- Born: Джамал Салахудинович Юсупов July 29, 1983 (age 43) Makhachkala, Dagestan ASSR, Russia SFSR, Soviet Union
- Other names: Yeniceri Kherow
- Nationality: Russian Turkish
- Height: 1.76 m (5 ft 9+1⁄2 in)
- Weight: 70 kg (150 lb; 11 st)
- Style: Muay Thai
- Stance: Southpaw
- Fighting out of: Bursa, Turkey
- Team: Hyperion Fighters Best Style Boxing / GOG Fighting (former)
- Rank: Master of Sport in Muay Thai Master of Sport in Kickboxing

Kickboxing record
- Total: 64
- Wins: 54
- Losses: 10

= Jamal Yusupov =

Russian Muay Thai kickboxer

Jamal Salakhudinovich Yusupov (Russian:	Джамал Салахудинович Юсупов; born July 29, 1983) is a Russian-born Turkish kickboxer and Muay Thai fighter.

As of July 2023 he was the #8 ranked lightweight kickboxer in the world by Combat Press.

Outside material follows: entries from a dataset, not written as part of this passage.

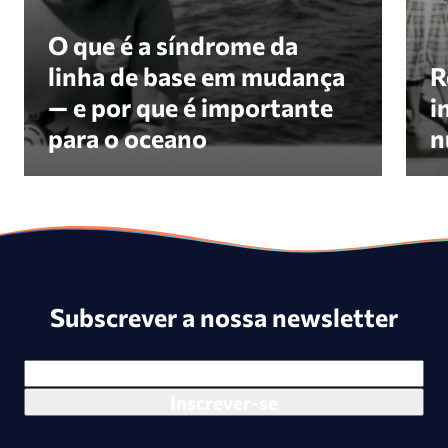
O que é a síndrome da
linha de base em mudança
R
— e por que é importante
i
para o oceano
n
Subscrever a nossa newsletter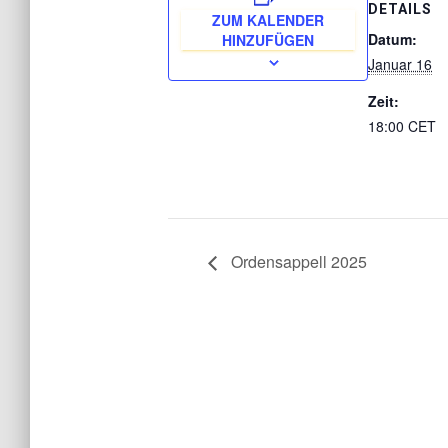
DETAILS
ZUM KALENDER
Datum:
HINZUFÜGEN
Januar 16
Zeit:
18:00
CET
Ordensappell 2025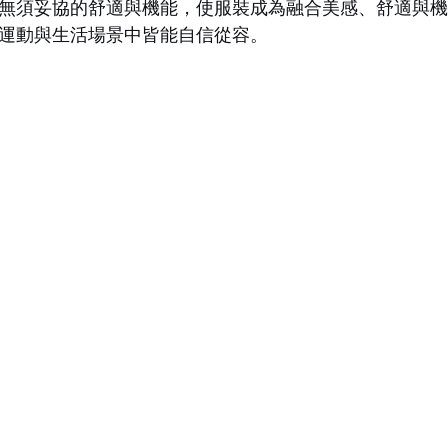
無須妥協的舒適與機能，使服裝成為融合美感、舒適與
運動與生活場景中皆能自信從容。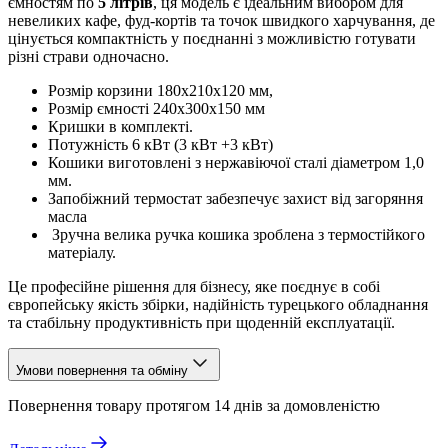
ємностям по
5 літрів
, ця модель є ідеальним вибором для
невеликих кафе, фуд-кортів та точок швидкого харчування, де
цінується компактність у поєднанні з можливістю готувати
різні страви одночасно.
Розмір корзини 180х210х120 мм,
Розмір ємності 240х300х150 мм
Кришки в комплекті.
Потужність 6 кВт (3 кВт +3 кВт)
Кошики виготовлені ​​з нержавіючої сталі діаметром 1,0
мм.
Запобіжний термостат забезпечує захист від загоряння
масла
Зручна велика ручка кошика зроблена з термостійкого
матеріалу.
Це професійне рішення для бізнесу, яке поєднує в собі
європейську якість збірки, надійність турецького обладнання
та стабільну продуктивність при щоденній експлуатації.
Умови повернення та обміну
Повернення товару протягом 14 днів за домовленістю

== Biography and career ==

===Early life===
Yusupov started training in Muay Thai at the age of 21 and turned to competition only a few months later. He became a Master of Sports in Muay Thai in 2005 and a Master of Sports in kickboxing the next year. Yusupov competed in Russia where he became a six time national amateur Muay Thai champion. He began coaching in 2011 and later moved to Beijing, China.

=== ONE Championship===
On October 23, 2019, Yusupov replaced Sasha Moisa on short notice at ONE Championship: Age Of Dragons for a fight against Yodsanklai Fairtex. In an upset, he won by second-round knockout with punches. This marked Yodsanklai's first knockout loss since 2005.

Yusupov was scheduled to face Samy Sana at ONE Championship: Collision Course 2 on 25 December 2020. He won by unanimous decision after scoring a knock down in the second round.

In 2022 Yusupov relocated to Turkey. He was scheduled to face Jo Nattawut under Muay Thai rules at ONE 159 on July 22, 2022. Yusupov won the fight by unanimous decision after scoring a knockdown.

Yusupov challenged Tawanchai P.K. Saenchaimuaythaigym for the ONE Muay Thai Featherweight Championship on February 25, 2023, at ONE Fight Night 7. He lost via a leg kick knockout just 49 seconds into the bout.

=== RCC Fair Fight ===
Yusupov faced reigning Fair Fight lightweight champion Mamuka Usubyan in a non-title bout at RCC Fair Fight 21 on June 10, 2023. He won the fight by extension round unanimous decision.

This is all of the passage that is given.